Jusqu’au bout, j’ai aimé Fazil, malgré ses faiblesses, ses atermoiements et son indécision. Jusqu’au bout, j’ai aimé le personnage incarné par Madame Hayat, cette femme qui respire la joie de vivre, qui vit le moment présent et qui ne se soucie pas plus que cela du lendemain. J’ai rencontré un personnage lumineux, extraordinaire et libre, dans un contexte politique et social qui, pourtant, ne le permet pas. C’est ce vent de liberté qui m’a attiré vers elle. Voici d’ailleurs un de leurs dialogues :
« – Tu veux que j’ai peur, c’est ça ?
-Et pourquoi ?
– Ça ne fait pas de mal d’avoir un peu peur ?
Elle reprit son sérieux.
– La peur est toujours mauvaise.
Puis elle sourit de nouveau :
– N’aie pas peur, Marc Antoine… Il ne faut avoir peur de rien dans la vie… La vie ne sert à rien d’autre qu’à être vécue. La stupidité, c’est d’économiser sur l’existence, en repoussant les plaisirs au lendemain, comme les avares. Car la vie ne s’économise pas… Si tu ne la dépenses pas, elle le fera d’elle-même, et elle s’épuisera. »

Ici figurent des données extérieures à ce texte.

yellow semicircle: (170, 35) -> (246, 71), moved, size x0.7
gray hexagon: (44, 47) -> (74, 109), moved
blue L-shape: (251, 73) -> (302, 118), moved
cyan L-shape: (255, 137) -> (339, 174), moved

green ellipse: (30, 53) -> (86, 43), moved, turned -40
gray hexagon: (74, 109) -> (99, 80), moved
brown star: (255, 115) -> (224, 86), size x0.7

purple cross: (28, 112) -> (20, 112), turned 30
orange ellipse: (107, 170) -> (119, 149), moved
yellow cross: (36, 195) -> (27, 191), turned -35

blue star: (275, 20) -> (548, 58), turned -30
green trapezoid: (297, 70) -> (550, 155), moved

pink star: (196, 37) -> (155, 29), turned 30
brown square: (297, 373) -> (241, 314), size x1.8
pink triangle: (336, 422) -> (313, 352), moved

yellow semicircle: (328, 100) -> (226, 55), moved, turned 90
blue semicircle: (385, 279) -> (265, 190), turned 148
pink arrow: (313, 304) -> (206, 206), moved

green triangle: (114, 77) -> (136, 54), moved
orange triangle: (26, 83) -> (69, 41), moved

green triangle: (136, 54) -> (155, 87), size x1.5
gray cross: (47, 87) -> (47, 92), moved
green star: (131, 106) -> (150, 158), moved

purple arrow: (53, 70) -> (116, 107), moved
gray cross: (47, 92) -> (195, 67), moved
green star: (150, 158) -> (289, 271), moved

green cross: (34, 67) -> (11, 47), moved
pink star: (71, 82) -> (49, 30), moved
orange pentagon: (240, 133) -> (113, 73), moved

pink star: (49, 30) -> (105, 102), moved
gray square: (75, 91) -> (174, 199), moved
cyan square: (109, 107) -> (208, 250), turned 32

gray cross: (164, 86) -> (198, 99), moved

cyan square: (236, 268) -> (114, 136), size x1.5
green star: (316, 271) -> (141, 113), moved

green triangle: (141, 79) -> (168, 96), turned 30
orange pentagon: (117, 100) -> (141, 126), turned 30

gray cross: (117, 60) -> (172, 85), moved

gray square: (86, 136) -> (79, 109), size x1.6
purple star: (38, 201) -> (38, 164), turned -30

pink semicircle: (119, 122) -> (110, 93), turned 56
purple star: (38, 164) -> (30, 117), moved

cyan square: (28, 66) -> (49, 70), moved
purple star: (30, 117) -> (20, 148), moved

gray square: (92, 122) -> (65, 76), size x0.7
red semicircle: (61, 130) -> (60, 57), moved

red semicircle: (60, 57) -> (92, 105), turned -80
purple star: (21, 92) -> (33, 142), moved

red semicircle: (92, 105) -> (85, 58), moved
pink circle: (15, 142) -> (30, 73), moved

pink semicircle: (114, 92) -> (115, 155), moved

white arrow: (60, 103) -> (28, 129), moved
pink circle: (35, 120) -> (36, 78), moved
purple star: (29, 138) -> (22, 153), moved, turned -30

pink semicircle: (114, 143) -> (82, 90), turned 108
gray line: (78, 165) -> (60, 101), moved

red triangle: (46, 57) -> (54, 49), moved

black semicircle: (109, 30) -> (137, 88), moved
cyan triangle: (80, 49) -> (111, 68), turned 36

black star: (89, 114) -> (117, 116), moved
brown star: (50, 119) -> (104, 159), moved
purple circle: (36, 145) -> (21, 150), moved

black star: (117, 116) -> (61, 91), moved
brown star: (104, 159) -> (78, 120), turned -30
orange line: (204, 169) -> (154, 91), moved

Derrière cette histoire, l’auteur dénonce avec une rare subtilité l’oppression du régime politique turque. Comment vivre dans un pays où règnent les arrestations arbitraires ? Les confiscations des biens privés ? Les coups qui pleuvent au hasard selon le bon vouloir des hommes barbus ? Est-ce une vie que vivre dans la crainte de se faire arrêter, d’être emprisonné pour une peccadille ? Que reste-t-il à part la mort comme le Poète ou l’exil comme Sila ?
Le style d’écriture est fluide, limpide et extrêmement bien écrit. On sent que l’auteur est un amoureux des lettres, de la littérature. Dans certaines phrases qu’il a écrites, je me suis retrouvée, comme si son âme parlait à mon âme et qu’on se comprenait au-delà des frontières et des mots.

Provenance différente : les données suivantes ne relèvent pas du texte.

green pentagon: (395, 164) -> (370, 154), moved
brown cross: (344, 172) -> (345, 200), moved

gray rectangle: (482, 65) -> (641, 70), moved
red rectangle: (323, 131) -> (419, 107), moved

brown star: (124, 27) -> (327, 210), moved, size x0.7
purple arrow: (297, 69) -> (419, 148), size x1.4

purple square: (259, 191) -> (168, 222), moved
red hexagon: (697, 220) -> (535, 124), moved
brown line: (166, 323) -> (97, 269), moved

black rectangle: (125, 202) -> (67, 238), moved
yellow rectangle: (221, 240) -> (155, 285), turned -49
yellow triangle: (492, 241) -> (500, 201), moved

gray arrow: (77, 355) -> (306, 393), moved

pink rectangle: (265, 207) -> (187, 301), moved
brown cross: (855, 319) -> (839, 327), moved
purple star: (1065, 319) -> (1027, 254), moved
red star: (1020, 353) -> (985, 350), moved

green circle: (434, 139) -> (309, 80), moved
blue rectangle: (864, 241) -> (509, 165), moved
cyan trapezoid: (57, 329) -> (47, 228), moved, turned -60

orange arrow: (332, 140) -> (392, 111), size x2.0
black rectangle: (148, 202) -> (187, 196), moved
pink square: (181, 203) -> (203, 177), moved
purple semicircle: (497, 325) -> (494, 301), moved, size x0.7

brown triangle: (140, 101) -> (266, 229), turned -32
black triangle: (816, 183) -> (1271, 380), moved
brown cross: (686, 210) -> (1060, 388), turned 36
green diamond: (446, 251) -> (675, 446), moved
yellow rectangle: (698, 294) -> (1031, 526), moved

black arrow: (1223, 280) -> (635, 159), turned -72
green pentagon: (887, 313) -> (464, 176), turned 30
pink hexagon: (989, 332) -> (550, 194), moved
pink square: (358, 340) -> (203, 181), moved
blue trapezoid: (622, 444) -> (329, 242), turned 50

» La littérature ne s’apprend pas. Je ne vous enseignerai donc pas la littérature. Je vous enseignerai plutôt quelque chose sans quoi la littérature n’existe pas : le courage, le courage littéraire. Ne vous contentez pas de répéter ce que d’autres ont déjà dit. Ce n’est pas ainsi qu’on travaille. Soyez courageux. La littérature a besoin du courage, et c’est le courage qui distingue les grands écrivains des autres. Voilà ce que vous apprendrez dans cette classe : le courage littéraire. »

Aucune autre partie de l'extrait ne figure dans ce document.